Houston, Dec 18 (IANS): US surgeons have completed the fifth gene-edited pig organ transplant for an Alabama woman who is now free from dialysis and in better health, New York University (NYU) Langone Health has revealed.
The surgery marks the latest promising breakthrough in an emerging surgical practice posited as the solution to the organ supply crisis, NYU Langone Health said in a press release.
Towana Looney, 53, donated a kidney to her mother in 1999 but developed kidney failure several years later after a complication during pregnancy caused damaging high blood pressure.
She underwent the seven-hour procedure on November 25 after eight years of dialysis.
"It's a blessing," said Looney. "I feel like I've been given another chance at life. I cannot wait to be able to travel again and spend more quality time with my family and grandchildren."
Doctors expect her to return home in three months. If the pig kidney fails, she can begin dialysis again, Xinhua news agency reported.
Looney's procedure marks the third time that a kidney from a gene-edited pig has been transplanted into a living human, according to the press release.
She is the first to receive a kidney from a pig with 10 gene edits and is currently the only person in the world living with a pig organ, it said.
Data from the Centre for Disease Prevention and Control show that more than one in seven adults, about 35.5 million people, have chronic kidney disease in the United States.
Of those, the National Institutes of Health estimates nearly 808,000 have end-stage kidney disease, but only about 27,000 received kidney transplants in 2023.

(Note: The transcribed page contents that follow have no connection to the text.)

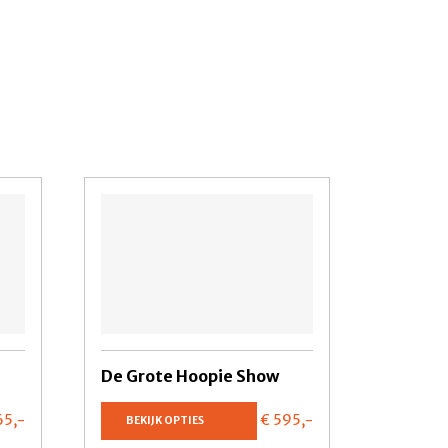
De Grote Hoopie Show
65,
-
€ 595,
-
BEKIJK OPTIES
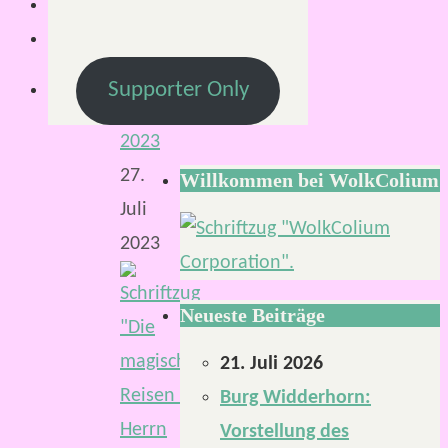
Mirco
S.
24.
Supporter Only
Juli
2023
27.
Willkommen bei WolkColium
Juli
2023
Neueste Beiträge
21. Juli 2026
Burg Widderhorn:
Vorstellung des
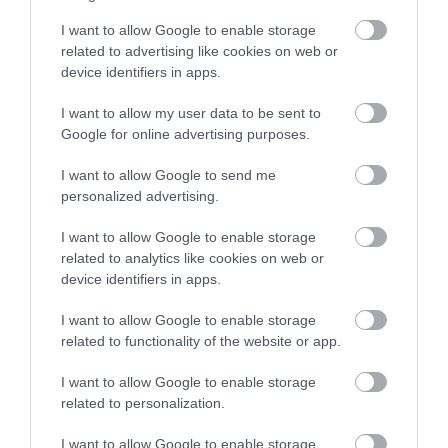
I want to allow Google to enable storage
related to advertising like cookies on web or
device identifiers in apps.
EGY ELSÜLLYEDT HAJÓ
NEM MINDENKI MENEKÜLT
I want to allow my user data to be sent to
TEXTILJEI ÚJRA ÖSSZEÁLLTAK:
POMPEJIBEN: LEHET, HOGY
Google for online advertising purposes.
A RUHA, AMELY TÚLÉLTE A
EGY ORVOS A VÉGSŐKIG
TENGERT
SEGÍTENI PRÓBÁLT
I want to allow Google to send me
personalized advertising.
2026-06-29
2026-06-23
I want to allow Google to enable storage
related to analytics like cookies on web or
device identifiers in apps.
I want to allow Google to enable storage
related to functionality of the website or app.
I want to allow Google to enable storage
related to personalization.
I want to allow Google to enable storage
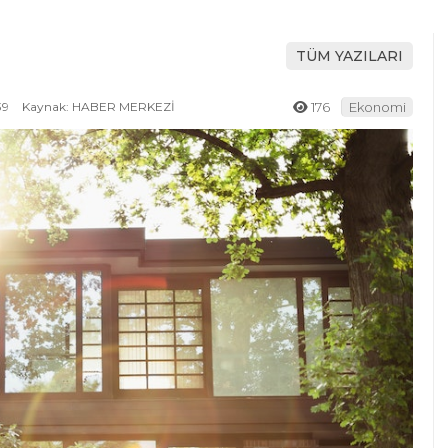
TÜM YAZILARI
39
Kaynak: HABER MERKEZİ
176
Ekonomi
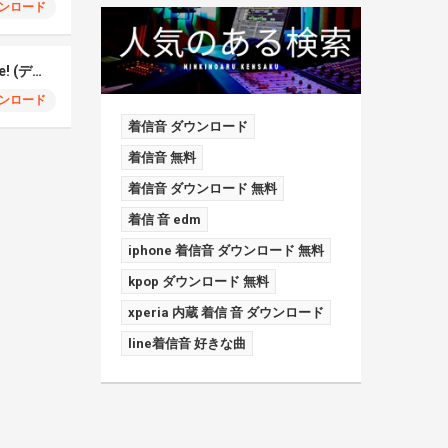
ンロード
BRAVE GROOVE – Ilife! (デジモン)
ンロード
着信音 ダウンロード
着信音 無料
着信音 ダウンロード 無料
着信 音 edm
iphone 着信音 ダウンロード 無料
kpop ダウンロード 無料
xperia 内蔵 着信 音 ダウンロード
line着信音 好きな曲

Earlier this year, the US surgeons had performed the world's first successful transplant of a genetically-edited pig kidney into a 62-year-old man living with end-stage kidney disease.
Surgeons from Massachusetts General Hospital's Mass General Transplant Centre conducted the four-hour surgery in March.
The patient, Richard 'Rick' Slayman had a kidney transplant at the hospital in 2018, but had to go back on dialysis last year when it showed signs of failure. When dialysis complications arose, his doctors suggested a pig kidney transplant.
"I saw it not only as a way to help me, but a way to provide hope for the thousands of people who need a transplant to survive," said Slayman.